4. Parents: If the deceased victim is a minor, their parents can bring the wrongful death claim.

It is worth noting that multiple eligible filers may bring separate wrongful death claims. In such cases, the court usually consolidates the claims into a single case.

Survival Actions

In addition to wrongful death claims, Colorado law allows for survival actions. Survival actions differ from wrongful death claims in that they seek compensation for the damages the deceased victim would have been entitled to pursue had they survived the accident.

Survival actions aim to hold the responsible party liable for the pain, suffering, and other losses experienced by the victim before their death. Survival actions can result in the recovery of damages such as medical bills, lost wages, and pain and suffering endured by the deceased victim between the time of the accident and their eventual death.

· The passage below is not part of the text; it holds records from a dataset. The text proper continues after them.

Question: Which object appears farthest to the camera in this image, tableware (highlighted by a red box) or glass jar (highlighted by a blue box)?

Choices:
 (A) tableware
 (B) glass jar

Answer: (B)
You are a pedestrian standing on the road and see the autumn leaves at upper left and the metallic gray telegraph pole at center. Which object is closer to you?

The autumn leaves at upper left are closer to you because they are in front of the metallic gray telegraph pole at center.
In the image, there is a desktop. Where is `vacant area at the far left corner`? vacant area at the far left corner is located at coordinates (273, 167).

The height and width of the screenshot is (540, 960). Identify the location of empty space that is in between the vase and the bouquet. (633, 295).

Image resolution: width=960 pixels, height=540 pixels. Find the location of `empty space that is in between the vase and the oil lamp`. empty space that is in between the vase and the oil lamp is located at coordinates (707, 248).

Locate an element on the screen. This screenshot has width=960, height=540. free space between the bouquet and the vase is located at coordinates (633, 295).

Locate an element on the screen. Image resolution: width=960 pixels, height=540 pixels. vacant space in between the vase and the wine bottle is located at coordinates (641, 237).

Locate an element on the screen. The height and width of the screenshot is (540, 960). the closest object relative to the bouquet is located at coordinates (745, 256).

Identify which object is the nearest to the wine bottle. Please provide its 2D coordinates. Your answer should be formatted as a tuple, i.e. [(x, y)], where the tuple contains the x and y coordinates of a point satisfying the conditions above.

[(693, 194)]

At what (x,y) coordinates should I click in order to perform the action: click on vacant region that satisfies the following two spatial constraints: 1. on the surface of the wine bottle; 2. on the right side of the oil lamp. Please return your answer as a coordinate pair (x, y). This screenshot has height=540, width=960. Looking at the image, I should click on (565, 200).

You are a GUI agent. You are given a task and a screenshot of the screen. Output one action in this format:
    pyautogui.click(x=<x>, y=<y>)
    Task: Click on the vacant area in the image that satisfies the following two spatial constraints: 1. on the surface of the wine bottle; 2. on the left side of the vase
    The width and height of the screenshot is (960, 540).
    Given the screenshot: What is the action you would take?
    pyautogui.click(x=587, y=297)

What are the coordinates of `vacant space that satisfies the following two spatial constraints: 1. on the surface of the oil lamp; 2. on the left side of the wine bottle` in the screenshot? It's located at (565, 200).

These damages are awarded to the deceased victim’s estate and are distributed according to their will or the state’s intestacy laws if no will exists. It’s essential to consult with an experienced personal injury attorney to navigate the complexities of wrongful death claims and survival actions.

They can guide you through the legal process, help gather evidence, and fight for the compensation you and your family deserve.

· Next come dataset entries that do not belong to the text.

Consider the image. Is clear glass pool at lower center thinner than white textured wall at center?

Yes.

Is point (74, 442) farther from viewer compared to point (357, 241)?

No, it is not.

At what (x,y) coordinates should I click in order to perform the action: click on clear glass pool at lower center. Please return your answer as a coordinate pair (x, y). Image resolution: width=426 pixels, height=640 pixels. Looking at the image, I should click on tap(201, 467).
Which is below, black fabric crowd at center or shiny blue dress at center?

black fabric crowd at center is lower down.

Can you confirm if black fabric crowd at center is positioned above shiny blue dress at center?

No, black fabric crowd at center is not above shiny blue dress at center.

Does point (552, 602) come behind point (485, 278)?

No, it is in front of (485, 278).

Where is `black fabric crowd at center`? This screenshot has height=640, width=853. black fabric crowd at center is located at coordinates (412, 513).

4) Relationship Between Criminal Convictions and Civil Cases

Different Standards of Proof in Criminal and Civil Trials

When it comes to the relationship between criminal convictions and civil cases, it’s essential to understand that they are distinct legal proceedings with different standards of proof. In criminal trials, the standard of proof is “beyond a reasonable doubt.” This means that the prosecution must prove, with convincing evidence, that the defendant is guilty of the alleged crime.

This high burden of proof is intended to protect individuals from being wrongfully convicted. In contrast, civil trials, including personal injury lawsuits related to DUI accidents, operate under a lower standard of proof known as “preponderance of the evidence.” This standard requires the plaintiff to demonstrate that it is more likely than not that the defendant’s actions were responsible for the harm suffered.

The burden of proof in civil cases is less stringent than in criminal cases but still requires a convincing case to succeed.

Use of Criminal Convictions as Evidence

A criminal conviction related to a DUI charge can have a significant impact on a related civil case. In civil trials, a criminal conviction can be used as evidence of negligence, making it easier to establish the defendant’s liability.

However, even without a criminal conviction, a civil lawsuit can proceed, and the injured party can still seek compensation for their damages. Another way criminal convictions come into play in civil cases is through the doctrine of negligence per se.

Negligence per se occurs when the defendant’s conduct violates a safety law, such as driving under the influence. This violation automatically establishes the defendant’s negligence, making it easier for the plaintiff to prove their case.

It’s important to note that even if there is a criminal conviction, the burden of proof in a civil case still lies with the plaintiff, who must present a compelling case demonstrating the defendant’s liability and the damages suffered. In Conclusion:

Understanding the legal aspects of DUI-related deaths, including wrongful death claims, eligible filers, survival actions, criminal convictions’ impact on civil cases, and the different standards of proof in criminal and civil trials, is crucial for those seeking justice and compensation.

Filing a wrongful death claim or pursuing a civil case requires careful navigation of legal procedures and expert guidance from a personal injury attorney. By knowing your rights and the legal options available, you can move forward with the knowledge necessary to seek proper compensation and hold the responsible party accountable.